Because the "interpretative" approach to emulation has been quickly proven to be rather slow, an add-on, called "DR emulator" has been developed. "DR" stands for "dynamic recompiling" and means that the emulator will translate chunks of guest code (68k) into native code (PPC) on the fly. The DR emulator caches translated code for the frequently executed guest code blocks in a dedicated memory called "emulator cache" and uses the translated native version whenever possible. This greatly helps to speed up loops. The DR emulator has been written by Eric Traut - the same guy who wrote the famous Connectix VirtualPC x86 emulator (owned by M$oft now). The DR emulator entered the Mac world with the first PCI-based Mac.

The code of the 68k emulator consists of two parts: the opcodes table and instruction emulation subroutines. The DR emulator adds several translation subroutines as well as DR emulator cache.

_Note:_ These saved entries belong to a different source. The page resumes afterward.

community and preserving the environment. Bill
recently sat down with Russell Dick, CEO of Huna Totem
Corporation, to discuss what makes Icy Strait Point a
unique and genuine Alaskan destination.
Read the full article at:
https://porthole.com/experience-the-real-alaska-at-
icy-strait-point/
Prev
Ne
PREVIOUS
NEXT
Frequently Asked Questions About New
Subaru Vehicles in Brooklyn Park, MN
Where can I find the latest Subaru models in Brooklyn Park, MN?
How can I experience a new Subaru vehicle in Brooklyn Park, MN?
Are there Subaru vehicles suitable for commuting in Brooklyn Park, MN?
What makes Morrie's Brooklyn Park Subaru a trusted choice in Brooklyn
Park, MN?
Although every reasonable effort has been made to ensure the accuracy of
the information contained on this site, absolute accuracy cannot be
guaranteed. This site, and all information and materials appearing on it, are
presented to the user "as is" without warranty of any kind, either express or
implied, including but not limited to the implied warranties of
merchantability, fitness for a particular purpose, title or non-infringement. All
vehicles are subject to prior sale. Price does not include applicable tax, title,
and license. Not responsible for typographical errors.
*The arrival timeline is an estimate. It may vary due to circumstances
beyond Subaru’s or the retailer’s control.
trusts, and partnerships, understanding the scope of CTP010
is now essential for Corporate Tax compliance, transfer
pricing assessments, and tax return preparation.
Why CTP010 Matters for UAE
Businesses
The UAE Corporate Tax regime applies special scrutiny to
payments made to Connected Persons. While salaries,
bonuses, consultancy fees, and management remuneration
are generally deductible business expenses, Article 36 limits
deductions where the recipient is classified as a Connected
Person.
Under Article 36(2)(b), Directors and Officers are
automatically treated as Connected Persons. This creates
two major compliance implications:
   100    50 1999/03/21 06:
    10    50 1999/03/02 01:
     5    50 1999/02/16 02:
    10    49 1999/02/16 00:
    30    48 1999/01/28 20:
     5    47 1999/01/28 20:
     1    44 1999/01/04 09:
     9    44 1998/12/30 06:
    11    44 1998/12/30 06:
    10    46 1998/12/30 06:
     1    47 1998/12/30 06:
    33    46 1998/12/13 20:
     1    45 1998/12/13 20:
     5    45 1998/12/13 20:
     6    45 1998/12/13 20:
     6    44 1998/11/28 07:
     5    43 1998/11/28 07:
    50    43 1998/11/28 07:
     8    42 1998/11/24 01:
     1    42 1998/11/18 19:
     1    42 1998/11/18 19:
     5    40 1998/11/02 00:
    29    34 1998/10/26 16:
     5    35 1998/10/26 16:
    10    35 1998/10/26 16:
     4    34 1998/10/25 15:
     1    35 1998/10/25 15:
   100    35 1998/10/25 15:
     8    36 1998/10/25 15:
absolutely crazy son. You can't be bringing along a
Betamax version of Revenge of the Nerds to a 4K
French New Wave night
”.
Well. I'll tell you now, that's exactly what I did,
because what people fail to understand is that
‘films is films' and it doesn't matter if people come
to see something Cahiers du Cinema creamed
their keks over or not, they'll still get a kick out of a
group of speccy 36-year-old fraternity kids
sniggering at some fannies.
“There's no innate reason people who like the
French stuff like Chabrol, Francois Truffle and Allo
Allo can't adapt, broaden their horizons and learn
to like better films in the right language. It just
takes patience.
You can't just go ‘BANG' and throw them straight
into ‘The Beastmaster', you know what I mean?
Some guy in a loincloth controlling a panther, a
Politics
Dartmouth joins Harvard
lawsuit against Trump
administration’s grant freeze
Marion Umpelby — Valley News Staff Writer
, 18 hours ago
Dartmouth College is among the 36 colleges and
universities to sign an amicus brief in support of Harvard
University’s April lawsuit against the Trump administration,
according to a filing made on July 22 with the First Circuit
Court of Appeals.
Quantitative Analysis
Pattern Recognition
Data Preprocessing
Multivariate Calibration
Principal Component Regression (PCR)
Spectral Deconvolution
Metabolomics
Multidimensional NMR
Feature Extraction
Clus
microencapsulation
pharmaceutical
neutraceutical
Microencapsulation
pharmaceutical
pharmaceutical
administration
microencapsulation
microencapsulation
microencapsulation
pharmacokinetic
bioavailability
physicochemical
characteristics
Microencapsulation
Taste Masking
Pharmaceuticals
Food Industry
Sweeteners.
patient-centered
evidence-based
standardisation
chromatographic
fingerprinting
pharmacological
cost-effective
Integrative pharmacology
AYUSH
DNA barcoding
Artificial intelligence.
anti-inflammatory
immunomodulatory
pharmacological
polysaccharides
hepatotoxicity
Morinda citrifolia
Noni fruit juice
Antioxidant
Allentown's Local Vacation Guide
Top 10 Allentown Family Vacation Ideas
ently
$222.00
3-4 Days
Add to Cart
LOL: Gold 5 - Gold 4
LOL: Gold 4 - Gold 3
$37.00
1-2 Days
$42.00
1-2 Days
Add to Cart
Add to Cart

The opcodes table has the size of 0x800000 bytes = 65536 opcodes * 2 PPC instructions * 4 bytes. There are therefore 2 PPC instructions for each of 65536 68k opcodes: the first one is the part of emulation and the second one jumps either to the emulation subroutine (for complex instructions) or to the fetch subroutine of the next opcode (for simply instructions that can be emulated with only one PPC instruction).

Both versions of the 68k emulator run in the user mode and communicate with the NanoKernel through the so-called "kernel trap table" that consists of eight TWI instructions trapping directly into the NanoKernel. All pre v2 NanoKernel calls (MMU and exception handling) are implemented as F-Traps - the "SC" instruction isn't used in the NanoKernel v1.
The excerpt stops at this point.